Qu’est‑ce que le Projet De Loi C 2 ?
Le Projet De Loi C 2 est une initiative du gouvernement fédéral visant à moderniser les lois sur l’immigration et la sécurité frontalière. Il s’appuie sur le Canada Border Services Agency Act et introduit de nouvelles dispositions relatives :
- à la vérification des antécédents des demandeurs d’asile,
- au contrôle des entrées et sorties des personnes non‑citoyennes,
- à la coopération accrue avec les autorités étrangères pour le partage d’informations.
Le texte prévoit également des mesures d’urgence permettant aux agents frontaliers d’expulser rapidement les personnes jugées à risque pour la sécurité nationale.

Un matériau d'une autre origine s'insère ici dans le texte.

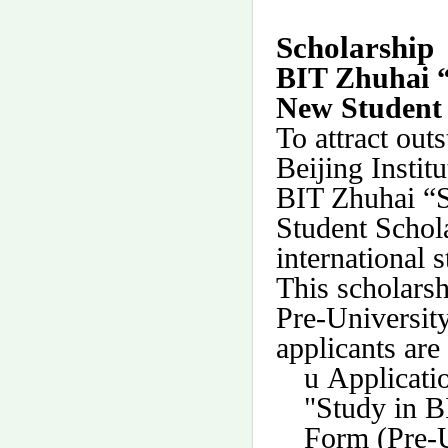
Scholarship
BIT Zhuhai “
New Student 
To attract out
Beijing Insti
BIT Zhuhai “S
Student Schola
international 
This scholarsh
Pre-Universit
applicants are 
u
Applicati
"Study in B
Form (Pre-U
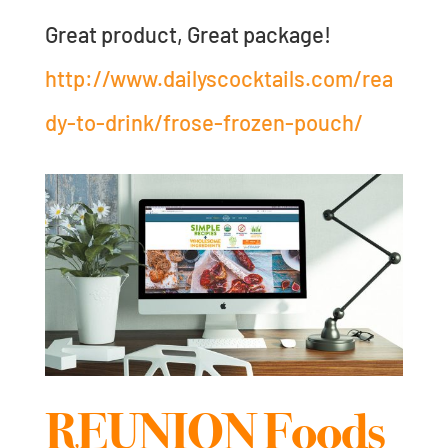
Great product, Great package!
http://www.dailyscocktails.com/rea
dy-to-drink/frose-frozen-pouch/
REUNION Foods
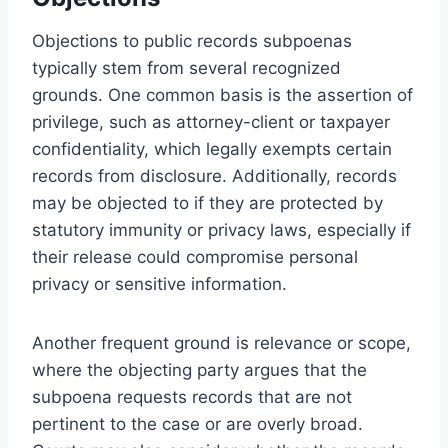
Objections to public records subpoenas
typically stem from several recognized
grounds. One common basis is the assertion of
privilege, such as attorney-client or taxpayer
confidentiality, which legally exempts certain
records from disclosure. Additionally, records
may be objected to if they are protected by
statutory immunity or privacy laws, especially if
their release could compromise personal
privacy or sensitive information.
Another frequent ground is relevance or scope,
where the objecting party argues that the
subpoena requests records that are not
pertinent to the case or are overly broad.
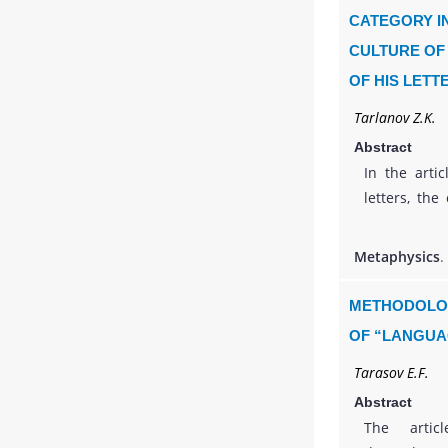
status of hi
CATEGORY IN
of modern c
CULTURE OF
Losev’s thi
OF HIS LETT
the prospec
raised.
Tarlanov Z.K.
Abstract
In the arti
letters, the
and investig
philosophy of
Metaphysics
.
It is traced
human life
METHODOLOG
literature s
OF “LANGUA
was transfo
Tarasov E.F.
turn of the 
that, along
Abstract
Gorky is a 
The artic
important 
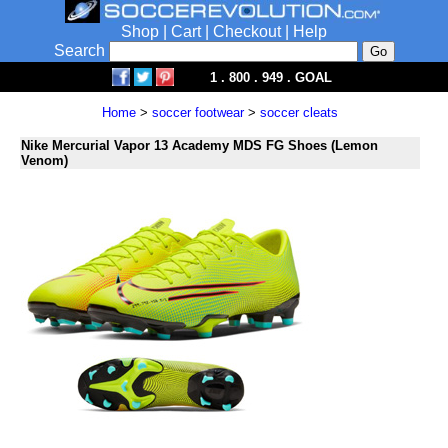
Shop
|
Cart
|
Checkout
|
Help
Search
1 . 800 . 949 . GOAL
Home
>
soccer footwear
>
soccer cleats
Nike Mercurial Vapor 13 Academy MDS FG Shoes (Lemon
Venom)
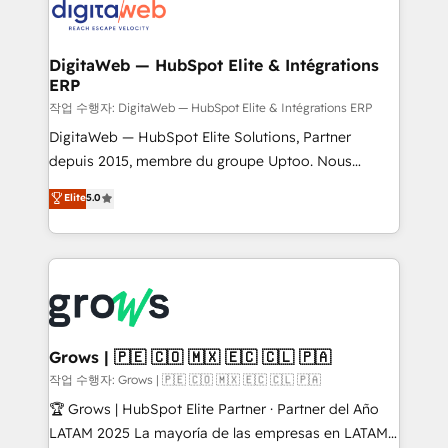
onboarding in weeks Growth-Track: Unlock
Synchronization - HubSpot Portal Consolidation -
advanced optimization & adoption 📍 São Paulo, BR
Data Quality & Deduplication Use Cases: - Salesforce
• Des Moines, IA • New York, NY
to HubSpot migrations - HubSpot and NetSuite or
DigitaWeb — HubSpot Elite & Intégrations
ERP
ERP integrations - Multi-system data
synchronization - Fixing broken or unreliable
작업 수행자: DigitaWeb — HubSpot Elite & Intégrations ERP
integrations Trusted by RevOps teams to manage
DigitaWeb — HubSpot Elite Solutions, Partner
complex, high-risk CRM migrations and integrations.
depuis 2015, membre du groupe Uptoo. Nous
aidons les ETI et PME B2B à unifier Marketing,
Elite
5.0
Ventes et Service sur HubSpot grâce à la Revenue
Architecture : alignement des équipes, pipeline
prévisible, croissance mesurable. 🔌 Intégrations
complexes : ERP (Divalto, Sage X3, Cegid, Pennylane,
Dynamics..), VOIP (Aircall, Ringover, Modjo), Shopify,
Oneflow. 💻 Développements custom : CRM UI
Extensions (React), Serverless Node.js, Custom
Grows | 🇵🇪 🇨🇴 🇲🇽 🇪🇨 🇨🇱 🇵🇦
Objects, thèmes HubL, agents IA & Breeze AI. 🎯
작업 수행자: Grows | 🇵🇪 🇨🇴 🇲🇽 🇪🇨 🇨🇱 🇵🇦
Secteurs : Industrie, Distribution B2B, SaaS, Services
🏆 Grows | HubSpot Elite Partner · Partner del Año
B2B, Immobilier, Viticulture, Finance. 🚀 Nos livrables
LATAM 2025 La mayoría de las empresas en LATAM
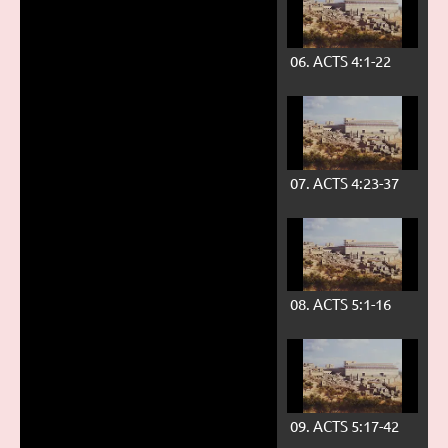
06. ACTS 4:1-22
07. ACTS 4:23-37
08. ACTS 5:1-16
09. ACTS 5:17-42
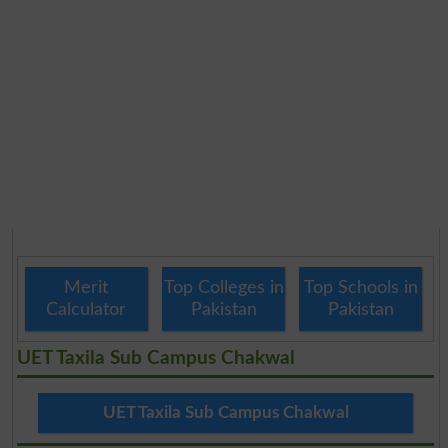
Merit
Top Colleges in
Top Schools in
Calculator
Pakistan
Pakistan
UET Taxila Sub Campus Chakwal
UET Taxila Sub Campus Chakwal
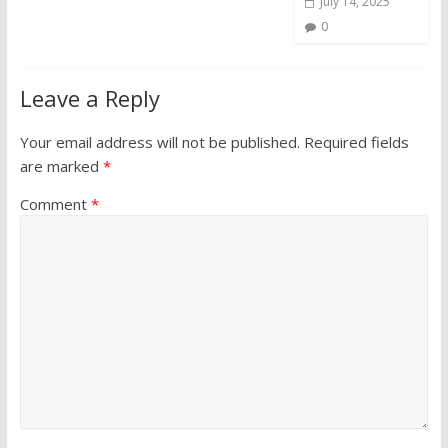
July 14, 2025
0
Leave a Reply
Your email address will not be published.
Required fields
are marked
*
Comment
*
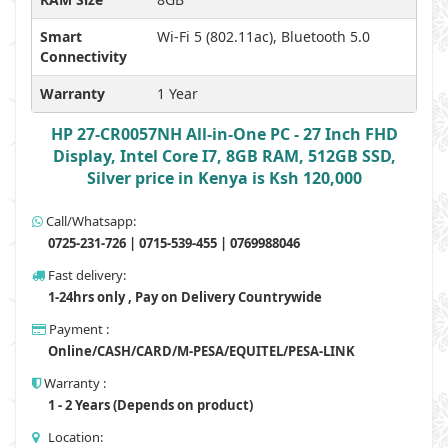
Smart
Wi-Fi 5 (802.11ac), Bluetooth 5.0
Connectivity
Warranty
1 Year
HP 27-CR0057NH All-in-One PC - 27 Inch FHD
Display, Intel Core I7, 8GB RAM, 512GB SSD,
Silver price in Kenya is Ksh 120,000
Call/Whatsapp:
0725-231-726 | 0715-539-455 | 0769988046
Fast delivery:
1-24hrs only , Pay on Delivery Countrywide
Payment :
Online/CASH/CARD/M-PESA/EQUITEL/PESA-LINK
Warranty :
1 - 2 Years (Depends on product)
Location:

Les amendements proposés cette semaine
Le Parlement a récemment étudié plusieurs amendements visant à préciser les critères d’application du Projet De Loi C 2. Parmi les points les plus débattus :
- Renforcement des contrôles automatisés : utilisation accrue de l’intelligence artificielle pour détecter les fraudes aux documents d’identité.
- Limitation de l’accès à la protection : les demandeurs d’asile dont le pays d’origine est considéré « à faible risque » pourraient se voir refuser le droit de rester au Canada pendant la procédure.
- Création d’un volet « mass migration » : définition d’un seuil de 1 500 arrivées mensuelles au-delà duquel des mesures exceptionnelles seraient déclenchées.
Ces modifications visent à répondre aux inquiétudes exprimées par les provinces frontalières, qui dénoncent une pression croissante sur les services d’accueil et les infrastructures locales.